- [WHAT YOU ARE ASKED TO DO] Where the string "Nike" occurs in a line of the entries below, copy that line.

- [INFORMATION PROVIDED]
--- START ---
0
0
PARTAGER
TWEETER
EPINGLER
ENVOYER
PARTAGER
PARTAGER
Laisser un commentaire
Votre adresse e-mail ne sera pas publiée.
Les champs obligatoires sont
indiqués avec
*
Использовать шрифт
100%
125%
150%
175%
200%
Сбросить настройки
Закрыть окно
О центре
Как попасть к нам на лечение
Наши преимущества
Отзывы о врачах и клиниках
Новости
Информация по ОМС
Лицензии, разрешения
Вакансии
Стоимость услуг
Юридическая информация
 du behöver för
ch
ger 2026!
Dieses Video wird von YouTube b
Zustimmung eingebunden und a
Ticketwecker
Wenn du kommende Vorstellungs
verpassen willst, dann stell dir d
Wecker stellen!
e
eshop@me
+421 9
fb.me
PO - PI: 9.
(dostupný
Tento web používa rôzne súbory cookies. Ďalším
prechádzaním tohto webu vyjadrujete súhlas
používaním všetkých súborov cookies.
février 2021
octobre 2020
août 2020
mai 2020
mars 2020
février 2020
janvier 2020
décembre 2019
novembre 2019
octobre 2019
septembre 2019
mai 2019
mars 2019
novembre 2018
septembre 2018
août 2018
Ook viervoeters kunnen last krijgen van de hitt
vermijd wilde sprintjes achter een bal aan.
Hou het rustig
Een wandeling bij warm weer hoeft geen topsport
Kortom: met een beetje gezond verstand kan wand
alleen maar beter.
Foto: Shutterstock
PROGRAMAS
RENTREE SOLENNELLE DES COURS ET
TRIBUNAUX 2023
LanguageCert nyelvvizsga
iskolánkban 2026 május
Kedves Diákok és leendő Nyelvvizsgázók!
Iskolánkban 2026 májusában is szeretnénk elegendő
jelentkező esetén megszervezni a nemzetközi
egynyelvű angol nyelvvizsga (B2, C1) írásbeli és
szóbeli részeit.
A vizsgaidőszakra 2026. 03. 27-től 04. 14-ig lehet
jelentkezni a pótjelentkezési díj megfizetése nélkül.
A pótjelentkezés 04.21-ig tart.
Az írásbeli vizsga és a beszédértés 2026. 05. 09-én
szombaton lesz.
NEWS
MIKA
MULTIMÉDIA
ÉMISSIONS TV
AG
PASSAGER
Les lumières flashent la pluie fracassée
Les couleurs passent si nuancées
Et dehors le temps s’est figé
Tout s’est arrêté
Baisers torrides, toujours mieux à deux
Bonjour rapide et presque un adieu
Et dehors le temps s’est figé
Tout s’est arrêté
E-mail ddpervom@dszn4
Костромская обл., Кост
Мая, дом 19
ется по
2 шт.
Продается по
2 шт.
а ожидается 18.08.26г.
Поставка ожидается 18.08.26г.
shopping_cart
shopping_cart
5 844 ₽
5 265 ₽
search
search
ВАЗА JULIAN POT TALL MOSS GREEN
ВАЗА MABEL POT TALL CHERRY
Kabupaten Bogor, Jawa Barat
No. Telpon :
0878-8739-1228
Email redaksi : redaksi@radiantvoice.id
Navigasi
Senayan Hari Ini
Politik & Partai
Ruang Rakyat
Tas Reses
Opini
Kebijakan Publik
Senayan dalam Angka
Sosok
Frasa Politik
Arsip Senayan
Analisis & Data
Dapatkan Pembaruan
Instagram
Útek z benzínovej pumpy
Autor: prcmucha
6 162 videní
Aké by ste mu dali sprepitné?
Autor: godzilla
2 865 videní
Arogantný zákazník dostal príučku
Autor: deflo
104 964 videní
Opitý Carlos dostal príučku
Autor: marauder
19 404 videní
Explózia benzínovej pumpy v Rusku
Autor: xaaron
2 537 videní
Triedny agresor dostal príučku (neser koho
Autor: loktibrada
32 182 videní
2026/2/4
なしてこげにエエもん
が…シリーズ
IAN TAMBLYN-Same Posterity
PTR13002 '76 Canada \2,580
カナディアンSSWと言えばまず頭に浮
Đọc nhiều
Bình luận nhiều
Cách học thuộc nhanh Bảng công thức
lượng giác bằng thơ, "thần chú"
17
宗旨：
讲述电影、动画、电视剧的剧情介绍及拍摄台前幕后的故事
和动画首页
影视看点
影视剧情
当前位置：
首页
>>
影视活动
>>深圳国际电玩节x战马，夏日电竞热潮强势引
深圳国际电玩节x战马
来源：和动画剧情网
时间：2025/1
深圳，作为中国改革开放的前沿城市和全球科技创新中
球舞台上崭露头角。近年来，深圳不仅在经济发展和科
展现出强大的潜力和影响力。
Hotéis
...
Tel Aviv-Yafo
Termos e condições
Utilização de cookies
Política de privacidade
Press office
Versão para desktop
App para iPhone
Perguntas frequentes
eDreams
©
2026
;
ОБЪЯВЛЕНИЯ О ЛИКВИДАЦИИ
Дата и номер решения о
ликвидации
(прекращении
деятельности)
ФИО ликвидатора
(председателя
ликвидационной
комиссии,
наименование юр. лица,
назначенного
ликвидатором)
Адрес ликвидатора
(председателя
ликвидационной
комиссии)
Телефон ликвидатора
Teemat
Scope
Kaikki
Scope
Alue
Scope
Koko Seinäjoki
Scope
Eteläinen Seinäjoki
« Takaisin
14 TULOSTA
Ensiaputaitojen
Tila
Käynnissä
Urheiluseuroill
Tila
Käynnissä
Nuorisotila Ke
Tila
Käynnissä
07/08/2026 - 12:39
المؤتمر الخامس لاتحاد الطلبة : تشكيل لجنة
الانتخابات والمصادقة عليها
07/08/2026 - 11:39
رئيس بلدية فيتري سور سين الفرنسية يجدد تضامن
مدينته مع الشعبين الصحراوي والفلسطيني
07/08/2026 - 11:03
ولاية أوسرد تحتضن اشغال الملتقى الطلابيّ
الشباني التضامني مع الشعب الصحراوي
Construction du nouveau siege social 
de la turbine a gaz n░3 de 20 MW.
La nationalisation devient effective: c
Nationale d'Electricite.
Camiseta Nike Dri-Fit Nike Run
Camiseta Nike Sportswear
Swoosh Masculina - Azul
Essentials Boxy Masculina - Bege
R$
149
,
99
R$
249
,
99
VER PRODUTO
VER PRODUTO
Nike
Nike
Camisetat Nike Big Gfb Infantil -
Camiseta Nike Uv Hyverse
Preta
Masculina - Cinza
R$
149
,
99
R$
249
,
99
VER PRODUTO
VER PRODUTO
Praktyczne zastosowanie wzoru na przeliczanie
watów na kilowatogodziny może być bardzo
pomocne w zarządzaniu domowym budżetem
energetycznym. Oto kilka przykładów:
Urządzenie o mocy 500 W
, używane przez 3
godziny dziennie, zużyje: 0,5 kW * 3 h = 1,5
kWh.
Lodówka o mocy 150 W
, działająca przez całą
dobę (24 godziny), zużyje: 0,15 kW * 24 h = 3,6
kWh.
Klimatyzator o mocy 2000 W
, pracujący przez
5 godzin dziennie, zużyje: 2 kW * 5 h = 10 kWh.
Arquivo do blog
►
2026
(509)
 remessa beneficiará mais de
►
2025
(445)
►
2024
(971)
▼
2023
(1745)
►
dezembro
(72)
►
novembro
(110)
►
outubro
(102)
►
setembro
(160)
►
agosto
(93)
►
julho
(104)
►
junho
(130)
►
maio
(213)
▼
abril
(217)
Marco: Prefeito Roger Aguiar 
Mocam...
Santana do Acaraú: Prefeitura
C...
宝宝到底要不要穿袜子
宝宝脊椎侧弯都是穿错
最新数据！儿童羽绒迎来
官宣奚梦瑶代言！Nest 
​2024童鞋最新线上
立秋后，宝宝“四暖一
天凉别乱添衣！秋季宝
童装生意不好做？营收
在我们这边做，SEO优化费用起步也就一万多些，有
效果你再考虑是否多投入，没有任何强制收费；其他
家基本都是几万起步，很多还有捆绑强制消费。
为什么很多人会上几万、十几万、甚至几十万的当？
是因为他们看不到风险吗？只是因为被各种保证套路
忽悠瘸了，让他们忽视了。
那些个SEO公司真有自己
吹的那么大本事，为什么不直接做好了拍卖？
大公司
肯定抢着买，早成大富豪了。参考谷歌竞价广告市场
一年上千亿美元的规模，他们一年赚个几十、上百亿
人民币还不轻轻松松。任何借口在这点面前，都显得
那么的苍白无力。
--- END ---
- [SOLVED EXERCISE]
Camiseta Nike Dri-Fit Nike Run
Camiseta Nike Sportswear
Nike
Nike
Camisetat Nike Big Gfb Infantil -
Camiseta Nike Uv Hyverse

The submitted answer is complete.